(Document layout detection data)
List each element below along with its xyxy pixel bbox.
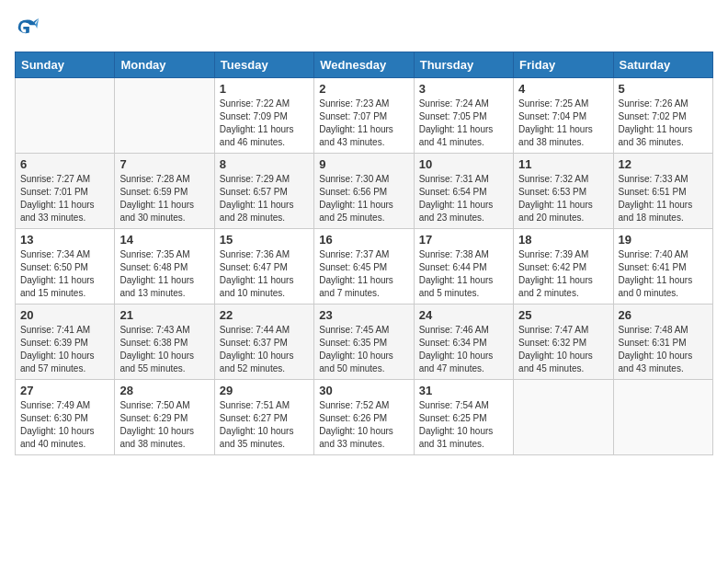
day-info: Sunrise: 7:48 AM Sunset: 6:31 PM Dayligh… [619, 324, 708, 375]
day-number: 14 [119, 233, 209, 247]
day-info: Sunrise: 7:39 AM Sunset: 6:42 PM Dayligh… [518, 248, 608, 300]
day-number: 16 [319, 233, 408, 247]
day-number: 1 [220, 82, 309, 96]
day-number: 31 [419, 384, 508, 397]
day-header-tuesday: Tuesday [214, 52, 313, 78]
day-number: 5 [619, 82, 708, 96]
calendar-cell: 14Sunrise: 7:35 AM Sunset: 6:48 PM Dayli… [115, 229, 214, 304]
day-number: 12 [619, 157, 708, 171]
day-info: Sunrise: 7:52 AM Sunset: 6:26 PM Dayligh… [319, 399, 408, 451]
calendar-cell: 7Sunrise: 7:28 AM Sunset: 6:59 PM Daylig… [115, 154, 214, 229]
calendar-cell [514, 380, 613, 455]
calendar-cell: 17Sunrise: 7:38 AM Sunset: 6:44 PM Dayli… [414, 229, 513, 304]
day-info: Sunrise: 7:28 AM Sunset: 6:59 PM Dayligh… [119, 173, 209, 224]
day-info: Sunrise: 7:30 AM Sunset: 6:56 PM Dayligh… [319, 173, 408, 224]
day-number: 23 [319, 308, 408, 322]
day-number: 28 [119, 384, 209, 397]
calendar-header-row: SundayMondayTuesdayWednesdayThursdayFrid… [16, 52, 713, 78]
calendar-cell: 6Sunrise: 7:27 AM Sunset: 7:01 PM Daylig… [16, 154, 115, 229]
calendar-cell: 30Sunrise: 7:52 AM Sunset: 6:26 PM Dayli… [314, 380, 414, 455]
day-info: Sunrise: 7:43 AM Sunset: 6:38 PM Dayligh… [119, 324, 209, 375]
day-number: 18 [518, 233, 608, 247]
day-number: 19 [619, 233, 708, 247]
day-info: Sunrise: 7:38 AM Sunset: 6:44 PM Dayligh… [419, 248, 508, 300]
day-number: 17 [419, 233, 508, 247]
day-number: 3 [419, 82, 508, 96]
day-number: 2 [319, 82, 408, 96]
day-number: 8 [220, 157, 309, 171]
day-info: Sunrise: 7:40 AM Sunset: 6:41 PM Dayligh… [619, 248, 708, 300]
calendar-cell: 10Sunrise: 7:31 AM Sunset: 6:54 PM Dayli… [414, 154, 513, 229]
day-number: 6 [20, 157, 109, 171]
day-info: Sunrise: 7:33 AM Sunset: 6:51 PM Dayligh… [619, 173, 708, 224]
calendar-cell: 21Sunrise: 7:43 AM Sunset: 6:38 PM Dayli… [115, 304, 214, 380]
calendar-table: SundayMondayTuesdayWednesdayThursdayFrid… [15, 52, 713, 455]
day-number: 20 [20, 308, 109, 322]
page-header [15, 15, 713, 40]
calendar-cell: 24Sunrise: 7:46 AM Sunset: 6:34 PM Dayli… [414, 304, 513, 380]
calendar-cell: 25Sunrise: 7:47 AM Sunset: 6:32 PM Dayli… [514, 304, 613, 380]
day-number: 24 [419, 308, 508, 322]
day-number: 15 [220, 233, 309, 247]
day-info: Sunrise: 7:37 AM Sunset: 6:45 PM Dayligh… [319, 248, 408, 300]
day-info: Sunrise: 7:31 AM Sunset: 6:54 PM Dayligh… [419, 173, 508, 224]
day-header-sunday: Sunday [16, 52, 115, 78]
day-info: Sunrise: 7:51 AM Sunset: 6:27 PM Dayligh… [220, 399, 309, 451]
calendar-cell: 1Sunrise: 7:22 AM Sunset: 7:09 PM Daylig… [214, 78, 313, 154]
day-info: Sunrise: 7:27 AM Sunset: 7:01 PM Dayligh… [20, 173, 109, 224]
calendar-cell [16, 78, 115, 154]
calendar-cell: 22Sunrise: 7:44 AM Sunset: 6:37 PM Dayli… [214, 304, 313, 380]
calendar-cell: 18Sunrise: 7:39 AM Sunset: 6:42 PM Dayli… [514, 229, 613, 304]
calendar-cell: 8Sunrise: 7:29 AM Sunset: 6:57 PM Daylig… [214, 154, 313, 229]
day-number: 10 [419, 157, 508, 171]
day-info: Sunrise: 7:25 AM Sunset: 7:04 PM Dayligh… [518, 98, 608, 149]
calendar-week-1: 1Sunrise: 7:22 AM Sunset: 7:09 PM Daylig… [16, 78, 713, 154]
calendar-cell: 16Sunrise: 7:37 AM Sunset: 6:45 PM Dayli… [314, 229, 414, 304]
calendar-cell: 11Sunrise: 7:32 AM Sunset: 6:53 PM Dayli… [514, 154, 613, 229]
day-info: Sunrise: 7:49 AM Sunset: 6:30 PM Dayligh… [20, 399, 109, 451]
calendar-cell [613, 380, 712, 455]
day-info: Sunrise: 7:34 AM Sunset: 6:50 PM Dayligh… [20, 248, 109, 300]
calendar-cell: 26Sunrise: 7:48 AM Sunset: 6:31 PM Dayli… [613, 304, 712, 380]
day-info: Sunrise: 7:24 AM Sunset: 7:05 PM Dayligh… [419, 98, 508, 149]
day-header-monday: Monday [115, 52, 214, 78]
calendar-cell: 3Sunrise: 7:24 AM Sunset: 7:05 PM Daylig… [414, 78, 513, 154]
day-info: Sunrise: 7:50 AM Sunset: 6:29 PM Dayligh… [119, 399, 209, 451]
day-number: 7 [119, 157, 209, 171]
day-number: 9 [319, 157, 408, 171]
calendar-week-2: 6Sunrise: 7:27 AM Sunset: 7:01 PM Daylig… [16, 154, 713, 229]
calendar-cell: 23Sunrise: 7:45 AM Sunset: 6:35 PM Dayli… [314, 304, 414, 380]
day-info: Sunrise: 7:44 AM Sunset: 6:37 PM Dayligh… [220, 324, 309, 375]
day-number: 26 [619, 308, 708, 322]
logo-icon [15, 15, 40, 40]
calendar-cell: 9Sunrise: 7:30 AM Sunset: 6:56 PM Daylig… [314, 154, 414, 229]
day-header-thursday: Thursday [414, 52, 513, 78]
day-info: Sunrise: 7:22 AM Sunset: 7:09 PM Dayligh… [220, 98, 309, 149]
day-info: Sunrise: 7:46 AM Sunset: 6:34 PM Dayligh… [419, 324, 508, 375]
calendar-cell: 27Sunrise: 7:49 AM Sunset: 6:30 PM Dayli… [16, 380, 115, 455]
calendar-week-3: 13Sunrise: 7:34 AM Sunset: 6:50 PM Dayli… [16, 229, 713, 304]
day-header-friday: Friday [514, 52, 613, 78]
day-number: 22 [220, 308, 309, 322]
day-info: Sunrise: 7:29 AM Sunset: 6:57 PM Dayligh… [220, 173, 309, 224]
day-number: 29 [220, 384, 309, 397]
calendar-cell: 31Sunrise: 7:54 AM Sunset: 6:25 PM Dayli… [414, 380, 513, 455]
day-number: 30 [319, 384, 408, 397]
calendar-cell: 28Sunrise: 7:50 AM Sunset: 6:29 PM Dayli… [115, 380, 214, 455]
calendar-cell: 13Sunrise: 7:34 AM Sunset: 6:50 PM Dayli… [16, 229, 115, 304]
day-number: 4 [518, 82, 608, 96]
day-number: 13 [20, 233, 109, 247]
calendar-cell: 20Sunrise: 7:41 AM Sunset: 6:39 PM Dayli… [16, 304, 115, 380]
day-header-saturday: Saturday [613, 52, 712, 78]
calendar-cell [115, 78, 214, 154]
calendar-cell: 29Sunrise: 7:51 AM Sunset: 6:27 PM Dayli… [214, 380, 313, 455]
calendar-cell: 19Sunrise: 7:40 AM Sunset: 6:41 PM Dayli… [613, 229, 712, 304]
calendar-week-5: 27Sunrise: 7:49 AM Sunset: 6:30 PM Dayli… [16, 380, 713, 455]
day-info: Sunrise: 7:47 AM Sunset: 6:32 PM Dayligh… [518, 324, 608, 375]
day-number: 21 [119, 308, 209, 322]
calendar-cell: 2Sunrise: 7:23 AM Sunset: 7:07 PM Daylig… [314, 78, 414, 154]
calendar-cell: 4Sunrise: 7:25 AM Sunset: 7:04 PM Daylig… [514, 78, 613, 154]
day-info: Sunrise: 7:41 AM Sunset: 6:39 PM Dayligh… [20, 324, 109, 375]
calendar-cell: 15Sunrise: 7:36 AM Sunset: 6:47 PM Dayli… [214, 229, 313, 304]
day-header-wednesday: Wednesday [314, 52, 414, 78]
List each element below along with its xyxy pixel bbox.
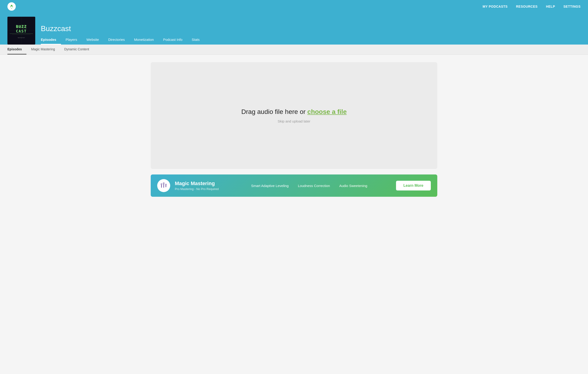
svg-point-12: [161, 183, 162, 185]
feature-audio-sweetening: Audio Sweetening: [339, 184, 367, 188]
podcast-info: Buzzcast Episodes Players Website Direct…: [41, 24, 581, 44]
magic-mastering-subtitle: Pro Mastering - No Pro Required: [175, 187, 219, 191]
svg-text:CAST: CAST: [16, 29, 27, 33]
svg-text:buzzsprout: buzzsprout: [18, 37, 25, 39]
logo[interactable]: [7, 2, 16, 11]
top-navigation: MY PODCASTS RESOURCES HELP SETTINGS: [0, 0, 588, 13]
tab-monetization[interactable]: Monetization: [129, 36, 158, 44]
magic-mastering-title-group: Magic Mastering Pro Mastering - No Pro R…: [175, 181, 219, 191]
podcast-header: BUZZ CAST buzzsprout Buzzcast Episodes P…: [0, 13, 588, 44]
feature-loudness-correction: Loudness Correction: [298, 184, 330, 188]
svg-rect-7: [12, 34, 31, 35]
tab-directories[interactable]: Directories: [104, 36, 130, 44]
learn-more-button[interactable]: Learn More: [396, 181, 431, 191]
nav-links: MY PODCASTS RESOURCES HELP SETTINGS: [483, 5, 581, 8]
drop-zone-static-text: Drag audio file here or: [241, 108, 307, 115]
podcast-artwork: BUZZ CAST buzzsprout: [7, 17, 35, 44]
magic-mastering-title: Magic Mastering: [175, 181, 219, 187]
nav-resources[interactable]: RESOURCES: [516, 5, 537, 8]
tab-episodes[interactable]: Episodes: [41, 36, 61, 44]
svg-rect-6: [10, 33, 33, 34]
sub-nav-episodes[interactable]: Episodes: [7, 44, 26, 54]
nav-my-podcasts[interactable]: MY PODCASTS: [483, 5, 508, 8]
main-content: Drag audio file here or choose a file Sk…: [143, 55, 445, 204]
skip-upload-link[interactable]: Skip and upload later: [278, 119, 310, 123]
podcast-title: Buzzcast: [41, 24, 581, 33]
svg-point-14: [165, 184, 167, 185]
svg-point-13: [163, 182, 164, 184]
feature-smart-adaptive-leveling: Smart Adaptive Leveling: [251, 184, 289, 188]
podcast-art-svg: BUZZ CAST buzzsprout: [7, 17, 35, 44]
magic-mastering-icon-circle: [157, 179, 170, 192]
svg-rect-9: [161, 184, 162, 188]
svg-rect-10: [163, 183, 164, 188]
magic-mastering-banner: Magic Mastering Pro Mastering - No Pro R…: [151, 174, 437, 197]
nav-settings[interactable]: SETTINGS: [563, 5, 581, 8]
magic-mastering-features: Smart Adaptive Leveling Loudness Correct…: [227, 184, 391, 188]
tab-website[interactable]: Website: [82, 36, 104, 44]
choose-file-link[interactable]: choose a file: [307, 108, 347, 115]
sub-nav-magic-mastering[interactable]: Magic Mastering: [26, 44, 60, 54]
nav-help[interactable]: HELP: [546, 5, 555, 8]
magic-mastering-icon: [160, 182, 167, 189]
tab-stats[interactable]: Stats: [187, 36, 204, 44]
logo-icon: [9, 4, 14, 9]
tab-podcast-info[interactable]: Podcast Info: [158, 36, 187, 44]
sub-navigation: Episodes Magic Mastering Dynamic Content: [0, 44, 588, 55]
audio-drop-zone[interactable]: Drag audio file here or choose a file Sk…: [151, 62, 437, 169]
podcast-tabs: Episodes Players Website Directories Mon…: [41, 36, 581, 44]
sub-nav-dynamic-content[interactable]: Dynamic Content: [60, 44, 94, 54]
drop-zone-prompt: Drag audio file here or choose a file: [241, 108, 347, 116]
svg-text:BUZZ: BUZZ: [16, 24, 27, 29]
tab-players[interactable]: Players: [61, 36, 82, 44]
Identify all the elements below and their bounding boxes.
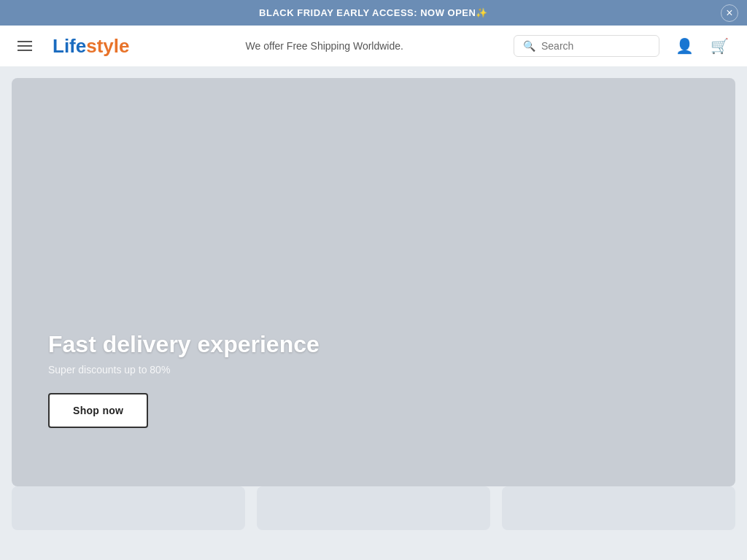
search-icon: 🔍 bbox=[523, 40, 535, 52]
announcement-banner: BLACK FRIDAY EARLY ACCESS: NOW OPEN✨ × bbox=[0, 0, 747, 26]
account-icon: 👤 bbox=[676, 37, 694, 55]
account-button[interactable]: 👤 bbox=[668, 30, 700, 62]
logo[interactable]: Lifestyle bbox=[47, 35, 136, 58]
hero-banner: Fast delivery experience Super discounts… bbox=[12, 78, 735, 486]
hamburger-line bbox=[18, 45, 32, 47]
header-actions: 👤 🛒 bbox=[668, 30, 735, 62]
cart-icon: 🛒 bbox=[711, 37, 729, 55]
hamburger-line bbox=[18, 50, 32, 51]
announcement-text: BLACK FRIDAY EARLY ACCESS: NOW OPEN✨ bbox=[259, 7, 488, 18]
close-banner-button[interactable]: × bbox=[721, 4, 738, 22]
menu-button[interactable] bbox=[12, 35, 38, 57]
product-image-1 bbox=[12, 486, 245, 530]
shipping-tagline: We offer Free Shipping Worldwide. bbox=[144, 40, 506, 52]
product-preview-1[interactable] bbox=[12, 486, 245, 530]
hero-subtitle: Super discounts up to 80% bbox=[48, 364, 320, 376]
hero-title: Fast delivery experience bbox=[48, 331, 320, 358]
header: Lifestyle We offer Free Shipping Worldwi… bbox=[0, 26, 747, 66]
logo-life-text: Life bbox=[53, 35, 86, 57]
search-input[interactable] bbox=[541, 40, 650, 52]
product-preview-3[interactable] bbox=[502, 486, 735, 530]
shop-now-button[interactable]: Shop now bbox=[48, 393, 148, 428]
product-image-2 bbox=[257, 486, 490, 530]
main-content: Fast delivery experience Super discounts… bbox=[0, 66, 747, 542]
product-image-3 bbox=[502, 486, 735, 530]
product-preview-row bbox=[12, 486, 735, 530]
search-box[interactable]: 🔍 bbox=[514, 35, 659, 57]
product-preview-2[interactable] bbox=[257, 486, 490, 530]
cart-button[interactable]: 🛒 bbox=[703, 30, 735, 62]
hero-text-block: Fast delivery experience Super discounts… bbox=[48, 331, 320, 428]
logo-style-text: style bbox=[86, 35, 129, 57]
hamburger-line bbox=[18, 41, 32, 42]
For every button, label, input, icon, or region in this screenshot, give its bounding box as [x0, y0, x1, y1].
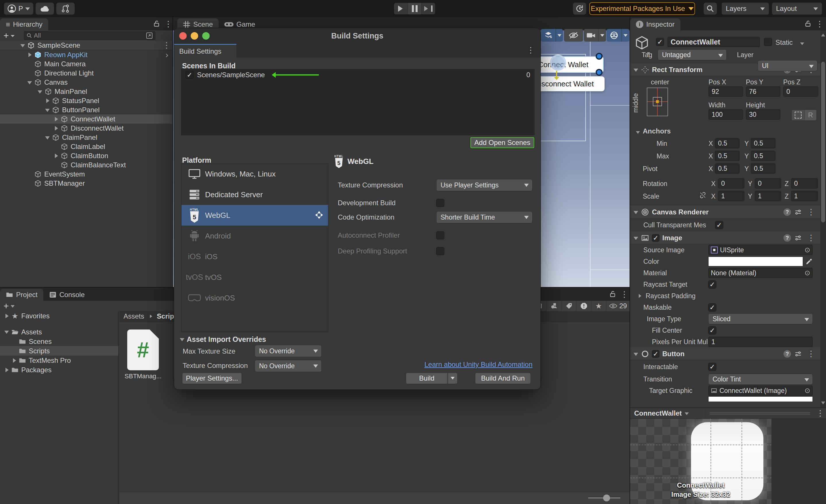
raw-edit-button[interactable]: R [805, 110, 816, 120]
width-field[interactable]: 100 [709, 109, 743, 120]
play-button[interactable] [394, 3, 408, 14]
hierarchy-search-input[interactable]: All [24, 31, 155, 40]
scale-y-field[interactable]: 1 [755, 191, 781, 201]
hierarchy-item-canvas[interactable]: Canvas [0, 78, 172, 87]
hierarchy-item-claimbutton[interactable]: ClaimButton [0, 151, 172, 161]
tab-console[interactable]: Console [43, 289, 91, 301]
favorites-filter-icon[interactable]: ★ [591, 301, 606, 311]
max-y-field[interactable]: 0.5 [751, 151, 775, 161]
platform-visionos[interactable]: visionOS [181, 288, 328, 308]
button-header[interactable]: ✓ Button ?⋮ [630, 348, 820, 360]
texture-compression-override-dropdown[interactable]: No Override [255, 360, 322, 372]
anchor-preset-widget[interactable] [647, 87, 668, 116]
image-type-dropdown[interactable]: Sliced [708, 313, 813, 324]
scene-camera-button[interactable] [584, 29, 606, 42]
pixels-per-unit-field[interactable]: 1 [708, 337, 813, 347]
layout-dropdown[interactable]: Layout [772, 3, 822, 15]
platform-webgl[interactable]: HTML5WebGL [181, 205, 328, 226]
active-checkbox[interactable]: ✓ [656, 38, 664, 46]
target-graphic-field[interactable]: ConnectWallet (Image)⊙ [708, 385, 813, 396]
project-item-scenes[interactable]: Scenes [0, 337, 118, 346]
preview-footer[interactable]: ConnectWallet ⋮ [630, 407, 826, 419]
zoom-slider-knob[interactable] [603, 495, 610, 501]
expand-arrow-icon[interactable] [26, 53, 33, 57]
platform-ios[interactable]: iOSiOS [181, 246, 328, 267]
move-gizmo[interactable] [550, 55, 566, 71]
presets-icon[interactable] [794, 208, 802, 216]
expand-arrow-icon[interactable] [3, 314, 10, 318]
close-icon[interactable] [179, 32, 187, 40]
hierarchy-item-eventsystem[interactable]: EventSystem [0, 170, 172, 179]
scene-checkbox[interactable]: ✓ [185, 71, 193, 79]
build-automation-link[interactable]: Learn about Unity Build Automation [424, 361, 532, 369]
hierarchy-item-claimlabel[interactable]: ClaimLabel [0, 142, 172, 151]
hierarchy-item-samplescene[interactable]: SampleScene⋮ [0, 41, 172, 50]
expand-arrow-icon[interactable] [26, 78, 33, 87]
scene-visibility-button[interactable] [564, 29, 583, 42]
min-y-field[interactable]: 0.5 [751, 138, 775, 148]
image-header[interactable]: ✓ Image ?⋮ [630, 232, 820, 244]
expand-arrow-icon[interactable] [3, 368, 10, 372]
material-field[interactable]: None (Material)⊙ [708, 268, 813, 278]
setting-checkbox[interactable] [436, 199, 444, 207]
hierarchy-item-sbtmanager[interactable]: SBTManager [0, 179, 172, 188]
project-item-assets[interactable]: Assets [0, 327, 118, 337]
drag-handle[interactable] [705, 412, 815, 415]
expand-arrow-icon[interactable] [3, 328, 10, 336]
foldout-icon[interactable] [634, 69, 638, 74]
experimental-packages-warning[interactable]: Experimental Packages In Use [589, 2, 695, 15]
button-enabled-checkbox[interactable]: ✓ [652, 350, 659, 358]
build-and-run-button[interactable]: Build And Run [475, 373, 531, 384]
normal-color-swatch[interactable] [708, 396, 813, 401]
anchor-handle[interactable] [596, 53, 602, 60]
pivot-x-field[interactable]: 0.5 [715, 163, 740, 174]
expand-arrow-icon[interactable] [44, 106, 51, 114]
project-item-scripts[interactable]: Scripts [0, 346, 118, 356]
undo-history-button[interactable] [573, 3, 586, 15]
chevron-down-icon[interactable] [598, 29, 606, 42]
expand-arrow-icon[interactable] [36, 87, 44, 96]
chevron-right-icon[interactable]: › [161, 50, 172, 60]
lock-icon[interactable] [609, 291, 616, 298]
help-icon[interactable]: ? [783, 208, 791, 216]
tab-project[interactable]: Project [0, 289, 43, 301]
hierarchy-item-reown-appkit[interactable]: Reown AppKit› [0, 50, 172, 59]
cull-transparent-mesh-checkbox[interactable]: ✓ [715, 221, 723, 229]
kebab-icon[interactable]: ⋮ [805, 208, 817, 216]
kebab-icon[interactable]: ⋮ [161, 41, 172, 49]
scale-z-field[interactable]: 1 [791, 191, 818, 201]
hierarchy-item-disconnectwallet[interactable]: DisconnectWallet [0, 124, 172, 133]
eyedropper-icon[interactable] [805, 258, 813, 265]
type-filter-icon[interactable] [546, 301, 561, 311]
platform-dedicated-server[interactable]: Dedicated Server [181, 184, 328, 205]
rotation-x-field[interactable]: 0 [718, 178, 745, 189]
kebab-icon[interactable]: ⋮ [815, 409, 826, 417]
hierarchy-item-claimpanel[interactable]: ClaimPanel [0, 133, 172, 142]
foldout-icon[interactable] [636, 131, 640, 136]
hierarchy-item-statuspanel[interactable]: StatusPanel [0, 96, 172, 105]
max-texture-size-dropdown[interactable]: No Override [255, 345, 322, 357]
warning-filter-icon[interactable] [576, 301, 591, 311]
color-swatch[interactable] [708, 257, 803, 266]
foldout-icon[interactable] [639, 294, 643, 298]
lock-icon[interactable] [154, 20, 160, 27]
label-filter-icon[interactable] [561, 301, 576, 311]
expand-arrow-icon[interactable] [10, 358, 18, 363]
lock-icon[interactable] [805, 20, 811, 27]
scale-link-icon[interactable] [699, 191, 707, 199]
hierarchy-item-directional-light[interactable]: Directional Light [0, 69, 172, 78]
scenes-in-build-list[interactable]: ✓ Scenes/SampleScene 0 [181, 69, 534, 135]
cloud-button[interactable] [36, 3, 54, 15]
breadcrumb-current[interactable]: Script [157, 312, 176, 320]
object-picker-icon[interactable]: ⊙ [805, 246, 810, 254]
step-button[interactable] [421, 3, 435, 14]
pos-x-field[interactable]: 92 [709, 86, 743, 97]
kebab-icon[interactable]: ⋮ [525, 46, 536, 54]
scene-list-item[interactable]: ✓ Scenes/SampleScene 0 [181, 69, 534, 80]
tab-build-settings[interactable]: Build Settings [174, 44, 236, 58]
shading-mode-button[interactable] [541, 29, 563, 42]
setting-checkbox[interactable] [436, 231, 444, 239]
build-button[interactable]: Build [406, 373, 448, 384]
source-image-field[interactable]: UISprite⊙ [708, 245, 813, 255]
project-item-favorites[interactable]: ★Favorites [0, 311, 118, 321]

**What to do**
Scan the data above for the word "BLACK", then copy every line that holds it.

**Finished exercise**
announcement-banner: BLACK FRIDAY EARLY ACCESS: NOW OPEN✨ × bbox=[0, 0, 747, 26]
announcement-text: BLACK FRIDAY EARLY ACCESS: NOW OPEN✨ bbox=[259, 7, 488, 18]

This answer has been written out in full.